Emmanuele entdeckte, daß Salvatore fast mit der gleichen Gier, wie er selbst, nach einer Aufbesserung seiner bedrückten Lage, nach einem Schauplatze rang, auf dem er seine Talente bethätigen, seinen unermeßlichen Lebensdurst befriedigen könne. Emmanuele gewahrte ferner, daß er es mit einem glühenden Verehrer des Cardinals, mit einem leidenschaftlichen Gegner der Freiheitsfreunde zu thun hatte, der geneigt schien, alle Mißerfolge, die ihm zu Theil geworden, auf Rechnung dieser Partei zu setzen – völlig im Einklange mit den Erörterungen der amtlichen Journalistik, die gleichfalls jede staatliche und städtische Calamität, jede Stockung des Handels, jede auswärtige Verwickelung der Oppositionspartei in die Schuhe schob.

Ehe noch Emmanuele wußte, wie ihm geschah, war er mit dem leidenschaftlichen Salvatore einig. Bei der letzten Begegnung vor der Abreise des Apuliers nach Capri packte den gewissenlosen Verräther für Augenblicke die Reue; die kindliche Naivetät des verblendeten jungen Mannes, gepaart mit so starrer Entschlossenheit, mit so glühendem Fanatismus, hatte in der That etwas Rührendes.
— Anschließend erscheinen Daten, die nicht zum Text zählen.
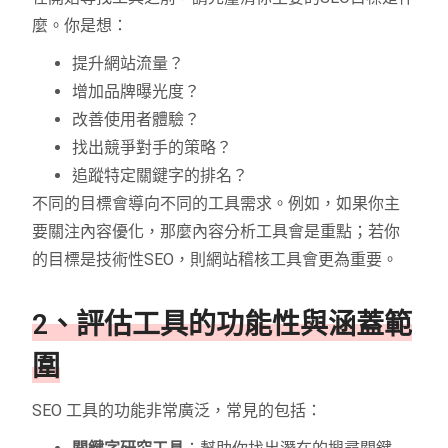
麼。你是想：
提升網站流量？
增加品牌曝光度？
改善使用者體驗？
找出競爭對手的策略？
追蹤特定關鍵字的排名？
不同的目標會導向不同的工具需求。例如，如果你主
要關注內容優化，那麼內容分析工具會是重點；若你
的目標是技術性SEO，則網站稽核工具會更為重要。
2、評估工具的功能性與涵蓋範
圍
SEO 工具的功能非常廣泛，常見的包括：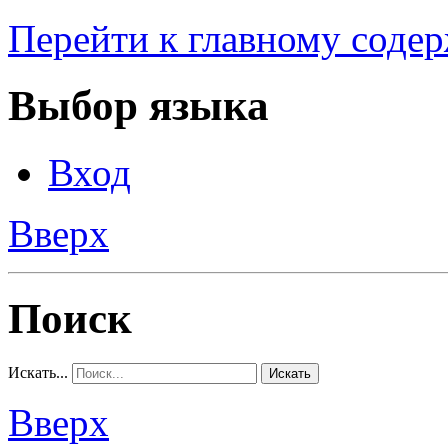
Перейти к главному соде
Выбор языка
Вход
Вверх
Поиск
Искать...
Искать
Вверх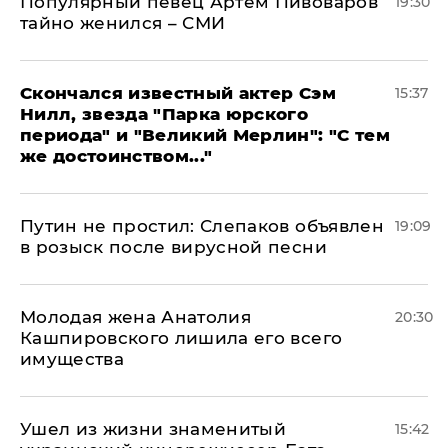
Популярный певец Артем Пивоваров
19:30
тайно женился – СМИ
Скончался известный актер Сэм
15:37
Нилл, звезда "Парка юрского
периода" и "Великий Мерлин": "С тем
же достоинством..."
Путин не простил: Слепаков объявлен
19:09
в розыск после вирусной песни
Молодая жена Анатолия
20:30
Кашпировского лишила его всего
имущества
Ушел из жизни знаменитый
15:42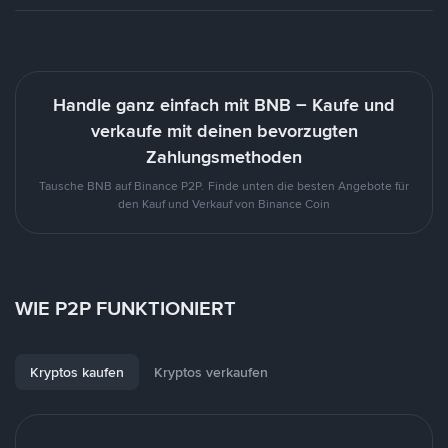
Handle ganz einfach mit BNB – Kaufe und
verkaufe mit deinen bevorzugten
Zahlungsmethoden
Tausche BNB auf Binance P2P. Finde unten die besten Angebote für
den Kauf und Verkauf von Binance Coin
WIE P2P FUNKTIONIERT
Kryptos kaufen
Kryptos verkaufen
Da bemerkte Emmanuele, als der Apulier aus der Dämmerung der Osteria in’s Freie trat und noch einmal den Blick nach dem Zurückbleibenden wandte, daß die Erscheinung des Jünglings eine gewisse Aehnlichkeit mit der des tödtlich gehaßten Marseillers hatte – und die flüchtige Regung des Mitleids ging unter in der Brandung einer wilden Erbitterung. Er, Emmanuele, war auch unschuldig gewesen, als zu Livorno ihn das Verhängniß ereilte; er hatte ehrlich gearbeitet und war dennoch mit Füßen getreten worden, wie ein räudiger Hund. Mochte es die bürgerliche Gesellschaft nun verantworten, wenn er, dem das Wasser schon bis an die Kehle ging, einen Leidensgefährten von dem rettenden Brette, auf dem nur für Einen Platz war, hinab in die Tiefe stieß.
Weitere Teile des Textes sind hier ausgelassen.